_EXERCISE REQUIREMENTS_: Copy every line that holds the string "DeFi" from the data below.

Dataset entries:
# # # #

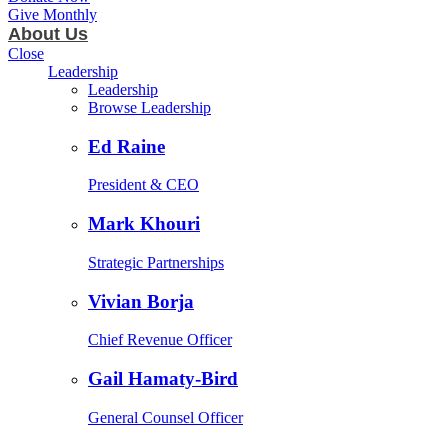
Give Monthly
About Us
Close
Leadership
Leadership
Browse Leadership
Ed Raine
President & CEO
Mark Khouri
Strategic Partnerships
Vivian Borja
Chief Revenue Officer
Gail Hamaty-Bird
General Counsel Officer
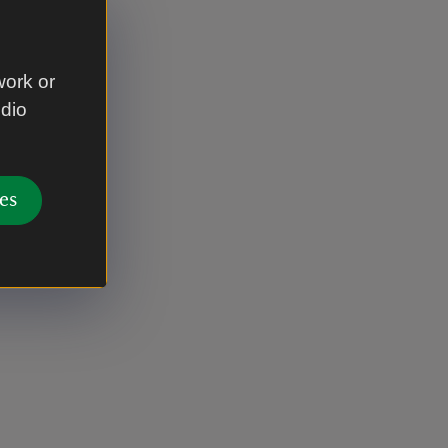
work or
udio
es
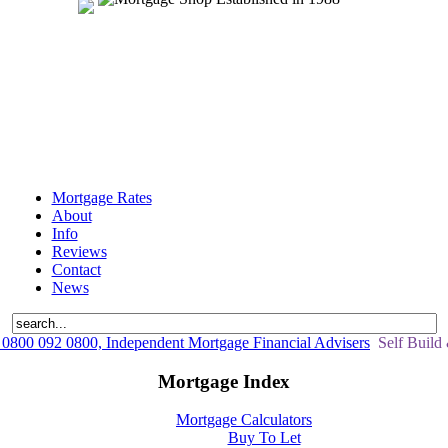
Mortgage Rates
About
Info
Reviews
Contact
News
0800 092 0800, Independent Mortgage Financial Advisers
Self Build
Mortgage Index
Mortgage Calculators
Buy To Let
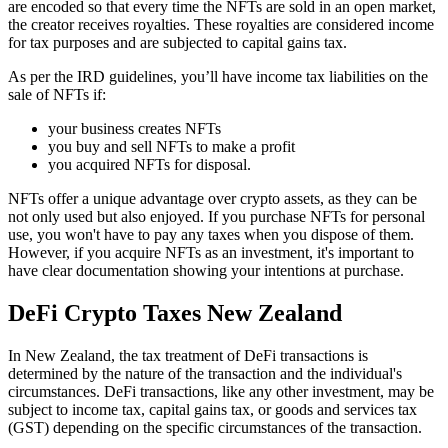
are encoded so that every time the NFTs are sold in an open market,
the creator receives royalties. These royalties are considered income
for tax purposes and are subjected to capital gains tax.
As per the IRD guidelines, you’ll have income tax liabilities on the
sale of NFTs if:
your business creates NFTs
you buy and sell NFTs to make a profit
you acquired NFTs for disposal.
NFTs offer a unique advantage over crypto assets, as they can be
not only used but also enjoyed. If you purchase NFTs for personal
use, you won't have to pay any taxes when you dispose of them.
However, if you acquire NFTs as an investment, it's important to
have clear documentation showing your intentions at purchase.
DeFi Crypto Taxes New Zealand
In New Zealand, the tax treatment of DeFi transactions is
determined by the nature of the transaction and the individual's
circumstances. DeFi transactions, like any other investment, may be
subject to income tax, capital gains tax, or goods and services tax
(GST) depending on the specific circumstances of the transaction.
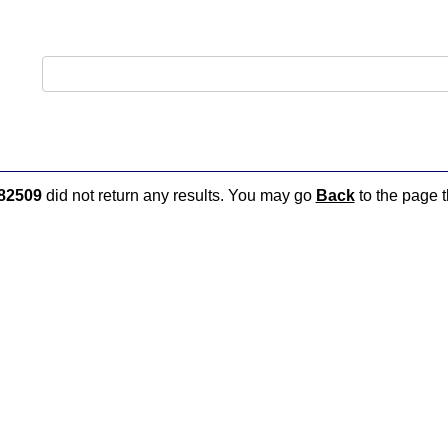
82509
did not return any results. You may go
Back
to the page t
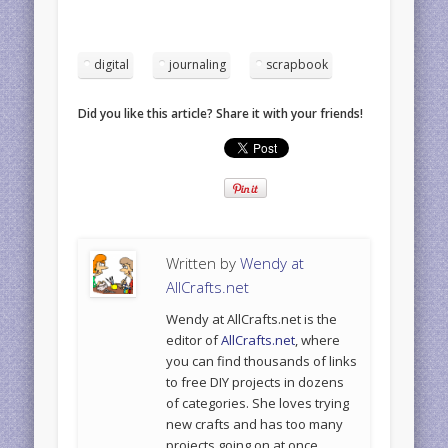
digital
journaling
scrapbook
Did you like this article? Share it with your friends!
Written by
Wendy at
AllCrafts.net
Wendy at AllCrafts.net is the
editor of
AllCrafts.net
, where
you can find thousands of links
to free DIY projects in dozens
of categories. She loves trying
new crafts and has too many
projects going on at once.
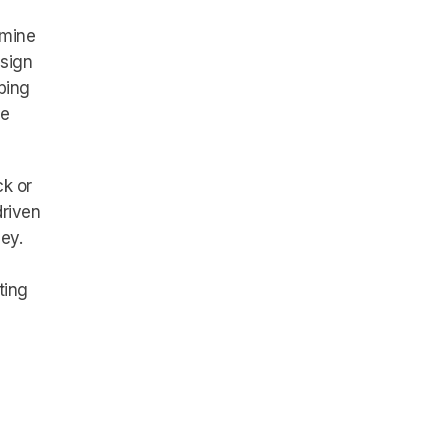
rmine
ssign
ping
ve
ck or
driven
ey.
ting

# # # #

_SOLUTION TO THE PROBLEM_:
DeFi Crypto Taxes New Zealand
In New Zealand, the tax treatment of DeFi transactions is
circumstances. DeFi transactions, like any other investment, may be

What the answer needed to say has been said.